Exercise brief: Retype the entries below word for word, leaving out every picture.

Working data:
------------------------

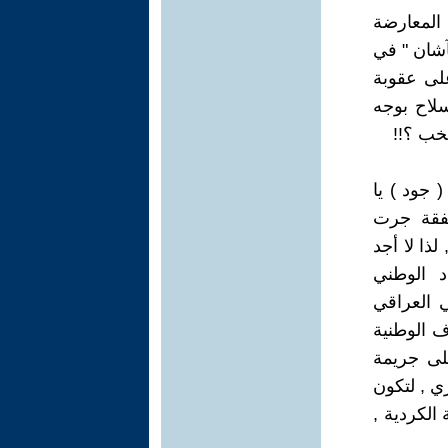
المعارضة
آشان " في
ع على عقوبة
سلاح بوجه
خب ؟!!
 جود ) يا
صفقة جرت
لذا لا أجد
د الوطني
 العراقي
راف الوطنية
لى جريمة
توري , لتكون
الكردية ,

------------------------

Answer section:
المعارضة
آشان " في
ع على عقوبة
سلاح بوجه
خب ؟!!
 جود ) يا
صفقة جرت
لذا لا أجد
د الوطني
 العراقي
راف الوطنية
لى جريمة
توري , لتكون
الكردية ,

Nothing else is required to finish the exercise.